MDN assumes users want to be helpful, and publishes changes immediately. This openness leaves MDN vulnerable to spam. Over the years, new features have been added to monitor changes, revert unwanted ones, and ban users with ill intent. These small mitigations were enough for the small volume of spam, about 1% of all edits.
On February 12th, a new phase in the spam fight started. Over 50% of the new accounts created that day were used to create spam, and spam was being created faster than staff could handle it. We responded by shutting down new accounts, which stopped the problem, but also shut the door on legitimate new contributors for almost three months.
There’s a few things we tried but didn’t work:
- Adding reCAPTCHA to account creation. The spammers were able to bypass it and create as much spam as before. This suggests humans are in the spam creation loop.
- Turning on our first Akismet integration. We had developed custom code to send edits to Akismet, but hadn’t had a chance to train it on our content before the attack. Too much spam was published, and too many legitimate edits were blocked.
After some further mitigations, we turned on account creation on April 26th, and have been able to manage the amount of new spam. Here’s what did work:
- Analyzing the attack. With some scripting, I was able to gather data about the attack, make some calculations, and create some graphs. We were able to reject some planned mitigations, such as delaying the time to the first edit (it turns out legit editors are just as fast as spammers). The time we saved not implementing bad fixes meant more time for the fixes that worked.
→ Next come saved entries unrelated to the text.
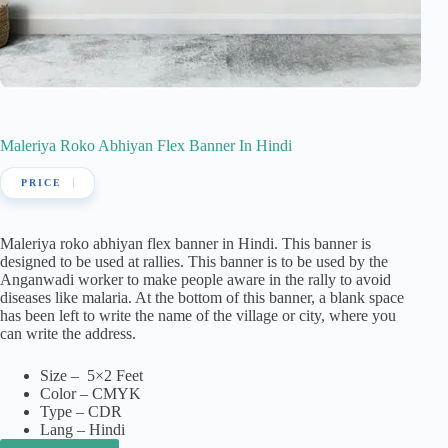
Maleriya Roko Abhiyan Flex Banner In Hindi
Maleriya roko abhiyan flex banner in Hindi. This banner is
designed to be used at rallies. This banner is to be used by the
Anganwadi worker to make people aware in the rally to avoid
diseases like malaria. At the bottom of this banner, a blank space
has been left to write the name of the village or city, where you
can write the address.
Size – 5×2 Feet
Color – CMYK
Type – CDR
Lang – Hindi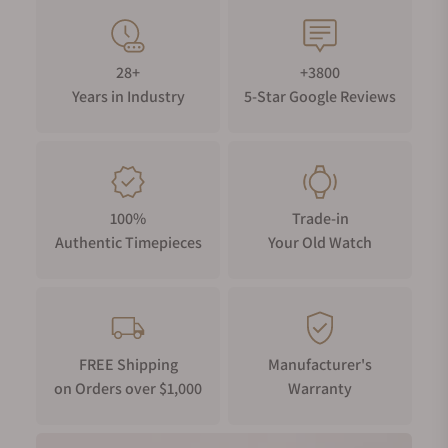
28+
+3800
Years in Industry
5-Star Google Reviews
100%
Trade-in
Authentic Timepieces
Your Old Watch
FREE Shipping
Manufacturer's
on Orders over $1,000
Warranty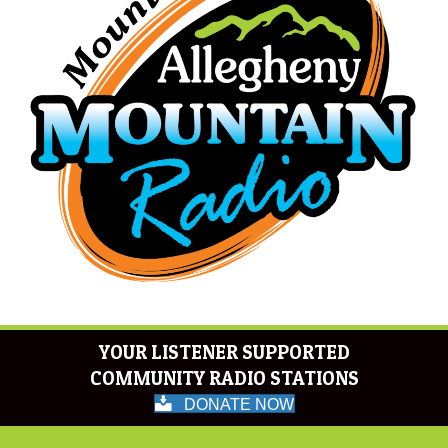
YOUR LISTENER SUPPORTED
COMMUNITY RADIO STATIONS
DONATE NOW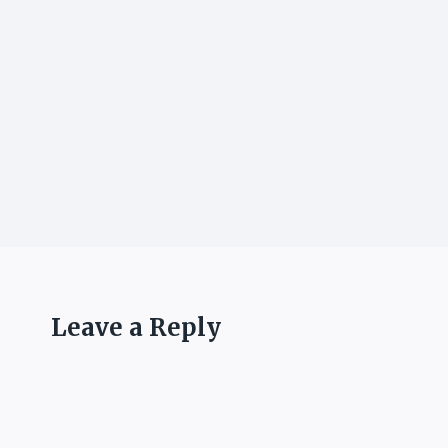
Leave a Reply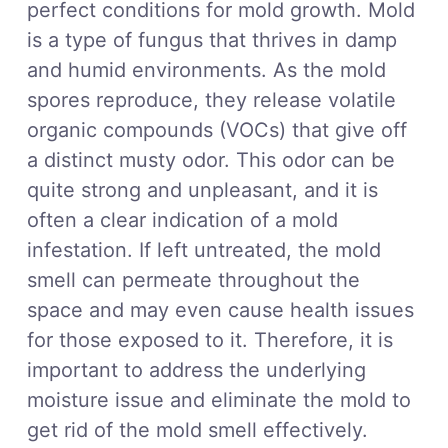
perfect conditions for mold growth. Mold
is a type of fungus that thrives in damp
and humid environments. As the mold
spores reproduce, they release volatile
organic compounds (VOCs) that give off
a distinct musty odor. This odor can be
quite strong and unpleasant, and it is
often a clear indication of a mold
infestation. If left untreated, the mold
smell can permeate throughout the
space and may even cause health issues
for those exposed to it. Therefore, it is
important to address the underlying
moisture issue and eliminate the mold to
get rid of the mold smell effectively.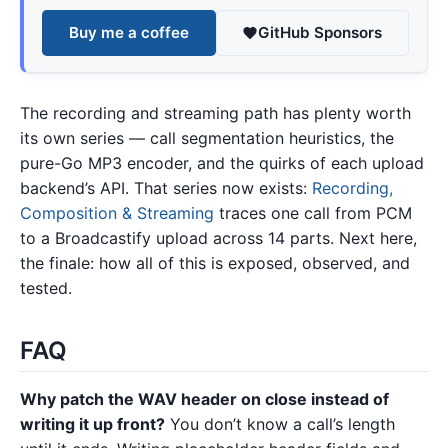
Buy me a coffee
GitHub Sponsors
The recording and streaming path has plenty worth
its own series — call segmentation heuristics, the
pure-Go MP3 encoder, and the quirks of each upload
backend’s API. That series now exists:
Recording,
Composition & Streaming
traces one call from PCM
to a Broadcastify upload across 14 parts. Next here,
the finale: how all of this is exposed, observed, and
tested.
FAQ
Why patch the WAV header on close instead of
writing it up front?
You don’t know a call’s length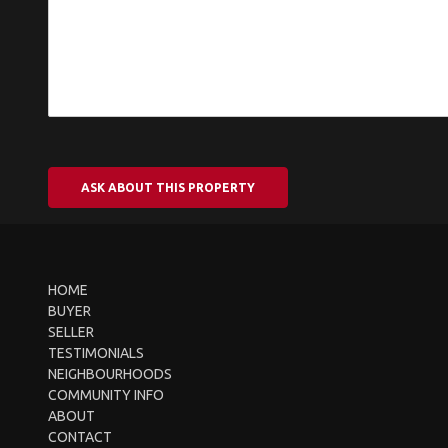
ASK ABOUT THIS PROPERTY
HOME
BUYER
SELLER
TESTIMONIALS
NEIGHBOURHOODS
COMMUNITY INFO
ABOUT
CONTACT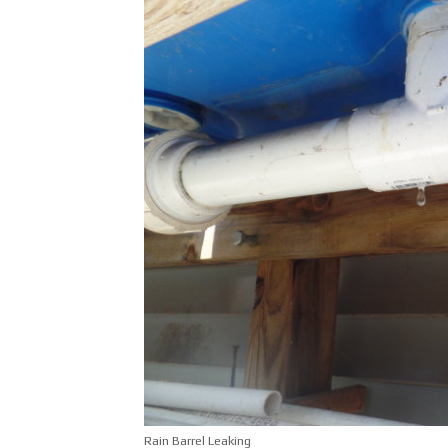
Rain Barrel Leaking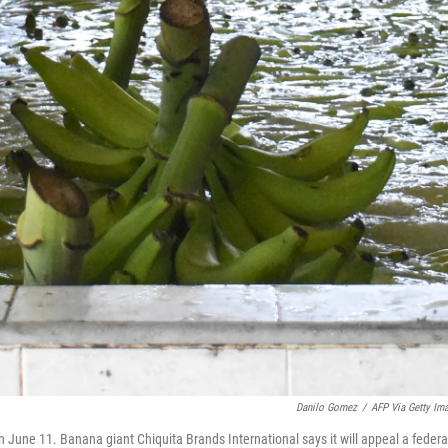
Danilo Gomez
/
AFP Via Getty Im
 June 11. Banana giant Chiquita Brands International says it will appeal a federa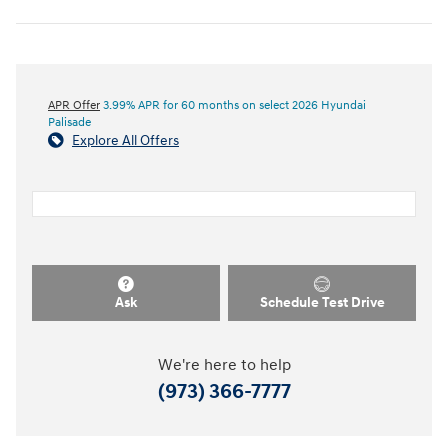
APR Offer
3.99% APR for 60 months on select 2026 Hyundai
Palisade
Explore All Offers
Ask
Schedule Test Drive
We're here to help
(973) 366-7777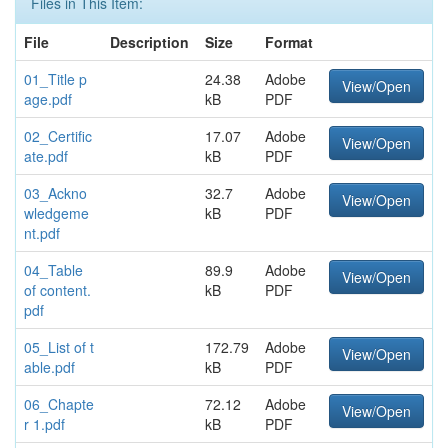
Files in This Item:
File
Description
Size
Format
01_Title p
24.38
Adobe
View/Open
age.pdf
kB
PDF
02_Certific
17.07
Adobe
View/Open
ate.pdf
kB
PDF
03_Ackno
32.7
Adobe
View/Open
wledgeme
kB
PDF
nt.pdf
04_Table
89.9
Adobe
View/Open
of content.
kB
PDF
pdf
05_List of t
172.79
Adobe
View/Open
able.pdf
kB
PDF
06_Chapte
72.12
Adobe
View/Open
r 1.pdf
kB
PDF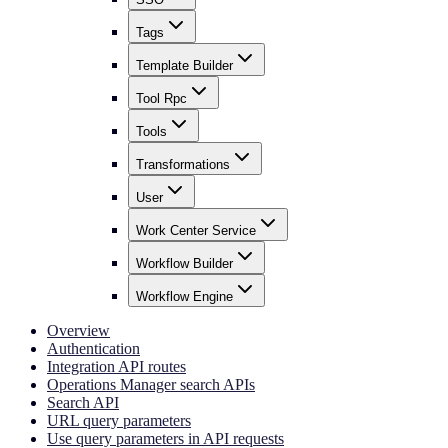
Tags
Template Builder
Tool Rpc
Tools
Transformations
User
Work Center Service
Workflow Builder
Workflow Engine
Overview
Authentication
Integration API routes
Operations Manager search APIs
Search API
URL query parameters
Use query parameters in API requests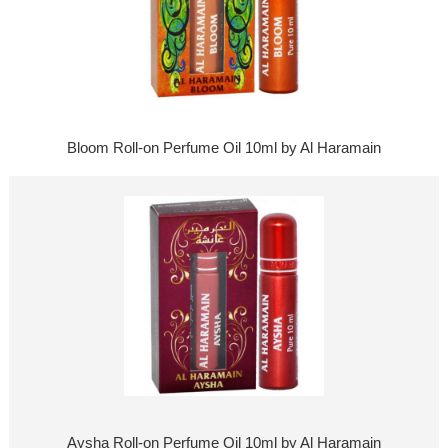
Bloom Roll-on Perfume Oil 10ml by Al Haramain
Aysha Roll-on Perfume Oil 10ml by Al Haramain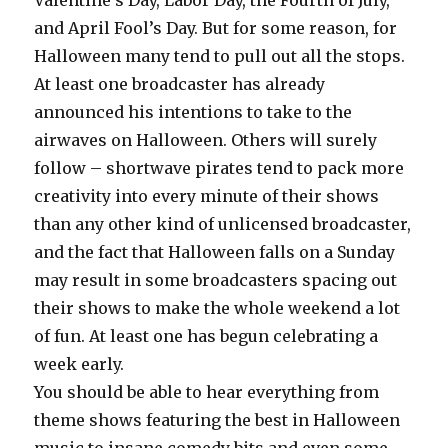
Valentine’s Day, Labor Day, the Fourth of July,
and April Fool’s Day. But for some reason, for
Halloween many tend to pull out all the stops.
At least one broadcaster has already
announced his intentions to take to the
airwaves on Halloween. Others will surely
follow – shortwave pirates tend to pack more
creativity into every minute of their shows
than any other kind of unlicensed broadcaster,
and the fact that Halloween falls on a Sunday
may result in some broadcasters spacing out
their shows to make the whole weekend a lot
of fun. At least one has begun celebrating a
week early.
You should be able to hear everything from
theme shows featuring the best in Halloween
- New users can no longer create pages by default. During the spam attack, over 90% of new pages were spam. Removing this ability has cut spam back down to manageable levels. The page creation privilege can be added when requested, but the spammers don’t bother.
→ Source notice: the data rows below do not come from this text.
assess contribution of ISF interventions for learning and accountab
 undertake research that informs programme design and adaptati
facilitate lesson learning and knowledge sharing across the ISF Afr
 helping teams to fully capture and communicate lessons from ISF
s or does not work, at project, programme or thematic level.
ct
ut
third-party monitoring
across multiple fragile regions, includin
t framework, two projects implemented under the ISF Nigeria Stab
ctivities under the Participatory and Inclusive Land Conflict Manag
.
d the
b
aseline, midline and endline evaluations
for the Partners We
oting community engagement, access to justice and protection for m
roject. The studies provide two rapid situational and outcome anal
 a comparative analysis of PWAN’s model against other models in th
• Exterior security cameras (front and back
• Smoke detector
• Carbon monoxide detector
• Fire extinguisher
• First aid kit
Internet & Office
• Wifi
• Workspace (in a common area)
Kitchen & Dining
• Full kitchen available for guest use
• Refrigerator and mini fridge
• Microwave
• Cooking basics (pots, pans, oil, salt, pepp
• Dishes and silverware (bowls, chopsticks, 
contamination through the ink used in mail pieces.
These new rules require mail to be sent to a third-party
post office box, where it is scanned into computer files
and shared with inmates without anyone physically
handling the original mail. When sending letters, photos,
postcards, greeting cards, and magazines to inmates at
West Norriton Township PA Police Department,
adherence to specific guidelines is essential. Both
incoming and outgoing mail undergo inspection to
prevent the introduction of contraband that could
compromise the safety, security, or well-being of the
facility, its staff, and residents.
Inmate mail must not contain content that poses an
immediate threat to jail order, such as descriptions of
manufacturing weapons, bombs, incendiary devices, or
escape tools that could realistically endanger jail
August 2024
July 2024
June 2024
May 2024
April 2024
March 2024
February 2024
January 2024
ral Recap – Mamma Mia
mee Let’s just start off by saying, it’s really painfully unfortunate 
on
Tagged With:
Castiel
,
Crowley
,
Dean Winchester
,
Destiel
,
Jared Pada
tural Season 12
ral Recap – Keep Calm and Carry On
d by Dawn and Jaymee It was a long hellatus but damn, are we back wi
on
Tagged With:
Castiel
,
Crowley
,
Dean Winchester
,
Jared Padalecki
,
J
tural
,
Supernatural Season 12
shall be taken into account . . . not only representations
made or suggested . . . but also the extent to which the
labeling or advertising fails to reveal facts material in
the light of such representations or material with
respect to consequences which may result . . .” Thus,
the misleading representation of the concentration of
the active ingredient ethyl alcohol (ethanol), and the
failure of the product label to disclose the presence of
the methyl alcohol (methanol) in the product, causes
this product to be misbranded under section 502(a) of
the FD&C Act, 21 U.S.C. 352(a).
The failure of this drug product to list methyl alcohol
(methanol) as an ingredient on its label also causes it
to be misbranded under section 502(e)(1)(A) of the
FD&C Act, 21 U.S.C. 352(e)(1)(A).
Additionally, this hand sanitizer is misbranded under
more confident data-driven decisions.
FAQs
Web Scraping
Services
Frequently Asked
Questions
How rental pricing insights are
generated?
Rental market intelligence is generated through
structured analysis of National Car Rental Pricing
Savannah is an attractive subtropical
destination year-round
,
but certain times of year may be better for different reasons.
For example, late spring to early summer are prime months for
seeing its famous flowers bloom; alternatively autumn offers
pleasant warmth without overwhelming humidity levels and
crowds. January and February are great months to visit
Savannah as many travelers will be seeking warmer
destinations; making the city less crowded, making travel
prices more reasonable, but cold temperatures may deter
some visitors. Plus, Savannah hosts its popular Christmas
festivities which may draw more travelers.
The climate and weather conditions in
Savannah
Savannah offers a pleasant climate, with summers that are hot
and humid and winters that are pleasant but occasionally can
- Content training is improved. At first, we trained Akismet on historical spam and historical “good” edits. We rolled out training on live edits, and then turned on edit blocking, with further training for incorrectly blocked edits.
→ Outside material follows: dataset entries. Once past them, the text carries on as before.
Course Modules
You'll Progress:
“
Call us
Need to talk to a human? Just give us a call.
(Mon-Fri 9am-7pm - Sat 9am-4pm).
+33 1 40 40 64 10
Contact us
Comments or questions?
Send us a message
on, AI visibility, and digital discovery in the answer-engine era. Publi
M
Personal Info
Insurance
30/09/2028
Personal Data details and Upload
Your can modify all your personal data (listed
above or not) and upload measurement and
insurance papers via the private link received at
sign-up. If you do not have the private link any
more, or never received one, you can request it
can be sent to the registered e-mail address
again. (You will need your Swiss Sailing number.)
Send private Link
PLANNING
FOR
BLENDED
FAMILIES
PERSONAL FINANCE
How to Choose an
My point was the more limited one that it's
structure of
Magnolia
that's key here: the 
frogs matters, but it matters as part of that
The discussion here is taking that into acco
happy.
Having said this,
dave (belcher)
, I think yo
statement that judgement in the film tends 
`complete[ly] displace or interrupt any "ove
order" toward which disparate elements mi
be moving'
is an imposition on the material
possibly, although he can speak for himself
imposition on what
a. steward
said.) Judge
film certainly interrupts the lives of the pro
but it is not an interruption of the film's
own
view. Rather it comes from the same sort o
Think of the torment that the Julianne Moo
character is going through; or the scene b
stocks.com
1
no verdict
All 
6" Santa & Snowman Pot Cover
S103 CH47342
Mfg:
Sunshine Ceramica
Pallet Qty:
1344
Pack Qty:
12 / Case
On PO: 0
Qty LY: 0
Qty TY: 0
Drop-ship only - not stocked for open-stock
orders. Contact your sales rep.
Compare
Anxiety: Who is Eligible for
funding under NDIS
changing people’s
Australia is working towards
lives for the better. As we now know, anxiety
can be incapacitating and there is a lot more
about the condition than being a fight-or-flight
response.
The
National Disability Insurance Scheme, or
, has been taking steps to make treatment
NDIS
- Removing spam magnets from profiles. Some fields on the user profiles are used more by spammers than legitimate users, and have been removed.
Spam is back down to less than 2%. There’s still more to do. I expect that the spammers are temporarily blocked, and will return once they have a new strategy. I want to be ready.
It’s good to have account creation open. Many new pages have been translated, many small typos fixed. We’re starting to see ambitious new changes as well. It also has increased MDN staff workload, monitoring all the changes, finding bugs, and keeping a busy site working. The increased workload broke my one-a-week blog habit. Still, better than one post every two years.